Retype nothing except the lines below from the one with "A Magyar Természetvédők" through the one with "а, сымитировав", exactly, with images left out.

::::

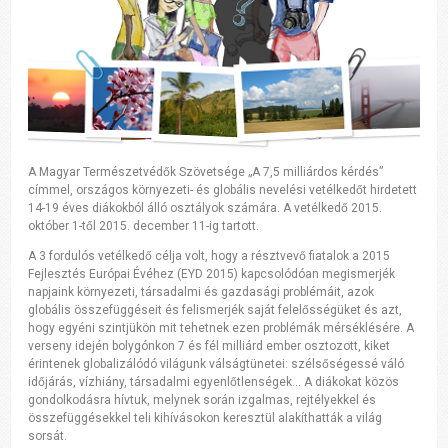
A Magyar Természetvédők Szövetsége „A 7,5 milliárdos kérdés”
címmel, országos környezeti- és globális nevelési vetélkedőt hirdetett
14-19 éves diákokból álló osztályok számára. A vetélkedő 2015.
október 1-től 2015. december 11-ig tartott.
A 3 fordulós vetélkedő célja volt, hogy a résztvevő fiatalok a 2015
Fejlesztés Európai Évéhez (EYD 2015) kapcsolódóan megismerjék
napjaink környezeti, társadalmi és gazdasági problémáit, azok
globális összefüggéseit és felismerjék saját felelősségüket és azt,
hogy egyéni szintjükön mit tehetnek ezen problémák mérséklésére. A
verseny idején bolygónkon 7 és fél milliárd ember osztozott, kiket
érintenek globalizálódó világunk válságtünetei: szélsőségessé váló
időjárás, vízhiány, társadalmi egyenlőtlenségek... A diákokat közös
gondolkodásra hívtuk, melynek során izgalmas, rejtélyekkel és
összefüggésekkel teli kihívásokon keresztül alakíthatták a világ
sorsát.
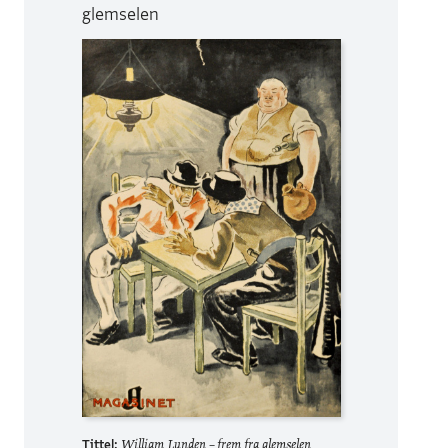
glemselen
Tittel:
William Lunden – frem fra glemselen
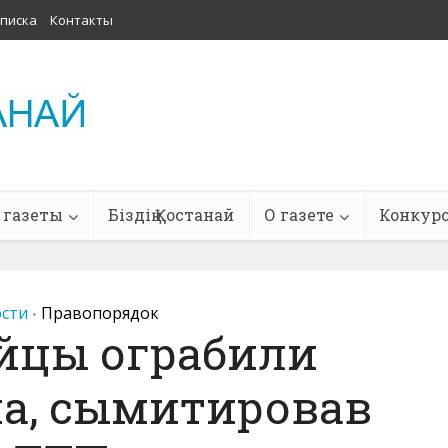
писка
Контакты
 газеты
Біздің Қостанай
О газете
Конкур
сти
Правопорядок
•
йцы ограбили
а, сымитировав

::::

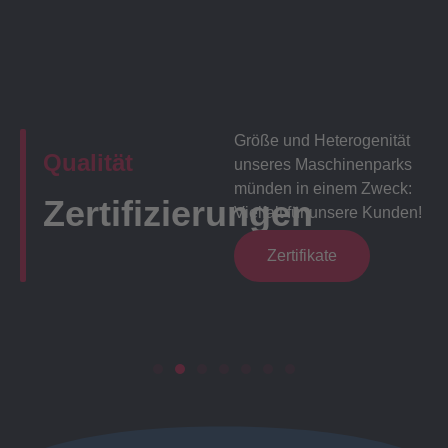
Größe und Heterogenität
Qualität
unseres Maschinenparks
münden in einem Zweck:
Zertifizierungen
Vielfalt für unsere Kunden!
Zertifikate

::::

**RESULT OF THE EXERCISE**
A Magyar Természetvédők Szövetsége „A 7,5 milliárdos kérdés”
címmel, országos környezeti- és globális nevelési vetélkedőt hirdetett
14-19 éves diákokból álló osztályok számára. A vetélkedő 2015.
október 1-től 2015. december 11-ig tartott.
A 3 fordulós vetélkedő célja volt, hogy a résztvevő fiatalok a 2015
Fejlesztés Európai Évéhez (EYD 2015) kapcsolódóan megismerjék
napjaink környezeti, társadalmi és gazdasági problémáit, azok
globális összefüggéseit és felismerjék saját felelősségüket és azt,
hogy egyéni szintjükön mit tehetnek ezen problémák mérséklésére. A
verseny idején bolygónkon 7 és fél milliárd ember osztozott, kiket
érintenek globalizálódó világunk válságtünetei: szélsőségessé váló
időjárás, vízhiány, társadalmi egyenlőtlenségek... A diákokat közös
gondolkodásra hívtuk, melynek során izgalmas, rejtélyekkel és
összefüggésekkel teli kihívásokon keresztül alakíthatták a világ
sorsát.
glemselen
Tittel:
William Lunden – frem fra glemselen
писка
Контакты
 газеты
Біздің Қостанай
О газете
Конкур
сти
Правопорядок
•
йцы ограбили
а, сымитировав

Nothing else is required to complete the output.